── EXTRACTED MATERIAL ──

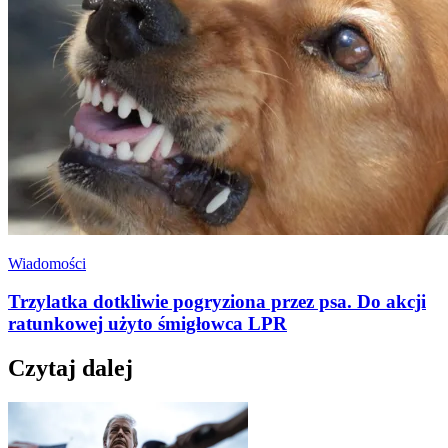
Wiadomości
Trzylatka dotkliwie pogryziona przez psa. Do akcji
ratunkowej użyto śmigłowca LPR
Czytaj dalej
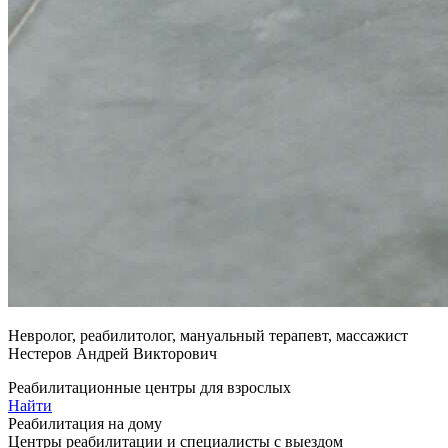
Невролог, реабилитолог, мануальный терапевт, массажист
Нестеров Андрей Викторович
Реабилитационные центры для взрослых
Найти
Реабилитация на дому
Центры реабилитации и специалисты с выездом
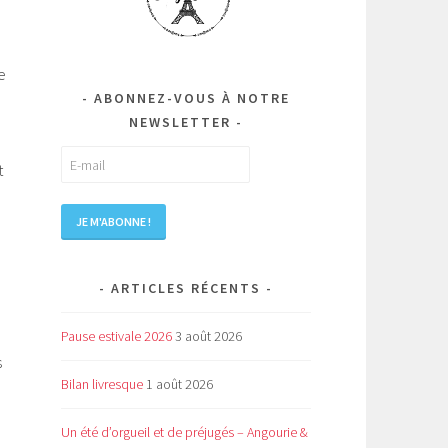
e
ABONNEZ-VOUS À NOTRE
NEWSLETTER
t
ARTICLES RÉCENTS
Pause estivale 2026
3 août 2026
s
Bilan livresque
1 août 2026
e
Un été d’orgueil et de préjugés – Angourie &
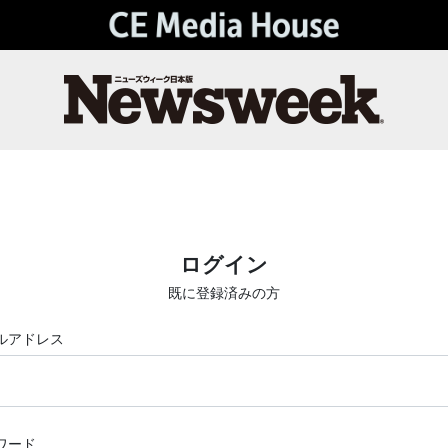
ログイン
既に登録済みの方
ルアドレス
ワード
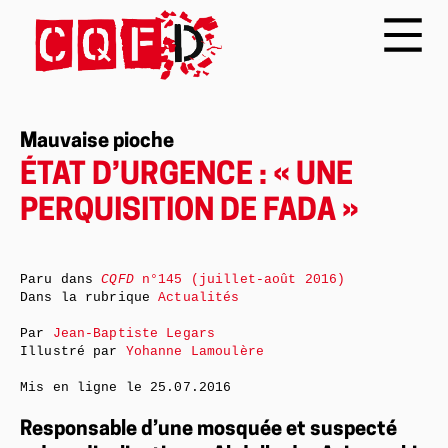
Mauvaise pioche
ÉTAT D’URGENCE : « UNE
PERQUISITION DE FADA »
Paru dans
CQFD
n°145 (juillet-août 2016)
Dans la rubrique
Actualités
Par
Jean-Baptiste Legars
Illustré par
Yohanne Lamoulère
Mis en ligne le
25.07.2016
Responsable d’une mosquée et suspecté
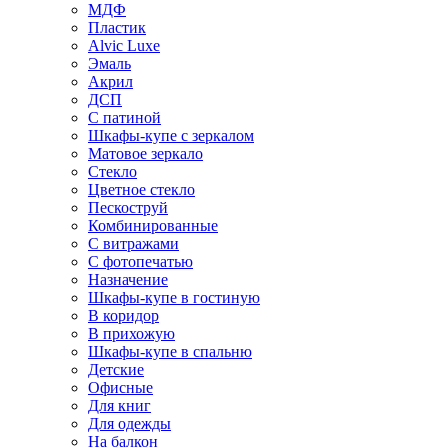
МДФ
Пластик
Alvic Luxe
Эмаль
Акрил
ДСП
С патиной
Шкафы-купе с зеркалом
Матовое зеркало
Стекло
Цветное стекло
Пескоструй
Комбинированные
С витражами
С фотопечатью
Назначение
Шкафы-купе в гостиную
В коридор
В прихожую
Шкафы-купе в спальню
Детские
Офисные
Для книг
Для одежды
На балкон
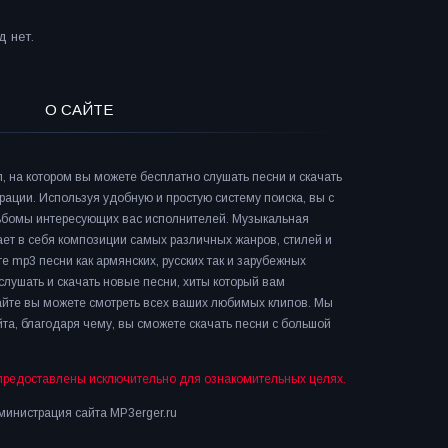
 нет.
О САЙТЕ
л, на котором вы можете бесплатно слушать песни и скачать
рации. Используя удобную и простую систему поиска, вы с
льбомы интересующих вас исполнителей. Музыкальная
ает в себя композиции самых различных жанров, стилей и
е mp3 песни как армянских, русских так и зарубежных
слушать и скачать новые песни, хиты который вам
сайте вы можете смотреть всех ваших любимых клипов. Мы
та, благодаря чему, вы сможете скачать песни с большой
предоставлены исключительно для ознакомительных целях.
инистрация сайта MP3erger.ru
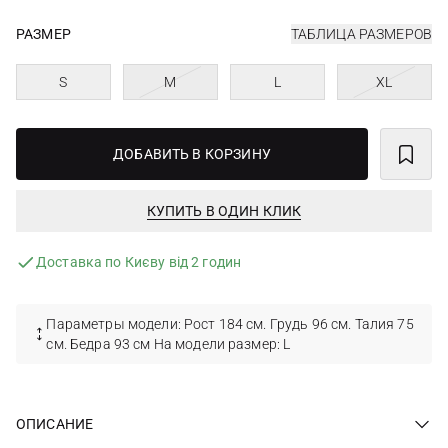
РАЗМЕР
ТАБЛИЦА РАЗМЕРОВ
S
M
L
XL
ДОБАВИТЬ В КОРЗИНУ
КУПИТЬ В ОДИН КЛИК
Доставка по Києву від 2 годин
Параметры модели: Рост 184 см. Грудь 96 см. Талия 75
см. Бедра 93 см На модели размер: L
ОПИСАНИЕ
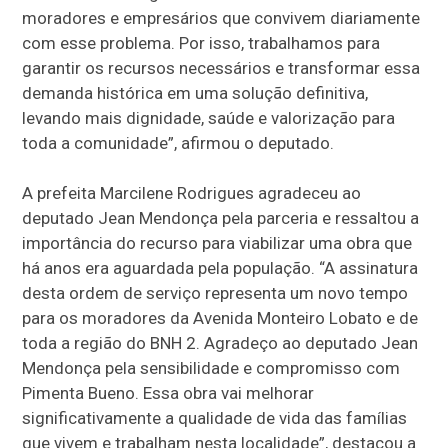
moradores e empresários que convivem diariamente
com esse problema. Por isso, trabalhamos para
garantir os recursos necessários e transformar essa
demanda histórica em uma solução definitiva,
levando mais dignidade, saúde e valorização para
toda a comunidade”, afirmou o deputado.
A prefeita Marcilene Rodrigues agradeceu ao
deputado Jean Mendonça pela parceria e ressaltou a
importância do recurso para viabilizar uma obra que
há anos era aguardada pela população. “A assinatura
desta ordem de serviço representa um novo tempo
para os moradores da Avenida Monteiro Lobato e de
toda a região do BNH 2. Agradeço ao deputado Jean
Mendonça pela sensibilidade e compromisso com
Pimenta Bueno. Essa obra vai melhorar
significativamente a qualidade de vida das famílias
que vivem e trabalham nesta localidade”, destacou a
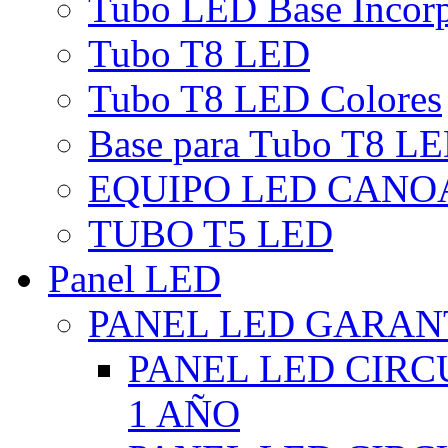
Tubo LED Base Incor
Tubo T8 LED
Tubo T8 LED Colores
Base para Tubo T8 L
EQUIPO LED CANO
TUBO T5 LED
Panel LED
PANEL LED GARANT
PANEL LED CIR
1 AÑO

───

> WORK TASK:
List each line of the entries that holds the string "скачать".

> TASK RESULT:
л, на котором вы можете бесплатно слушать песни и скачать
слушать и скачать новые песни, хиты который вам
та, благодаря чему, вы сможете скачать песни с большой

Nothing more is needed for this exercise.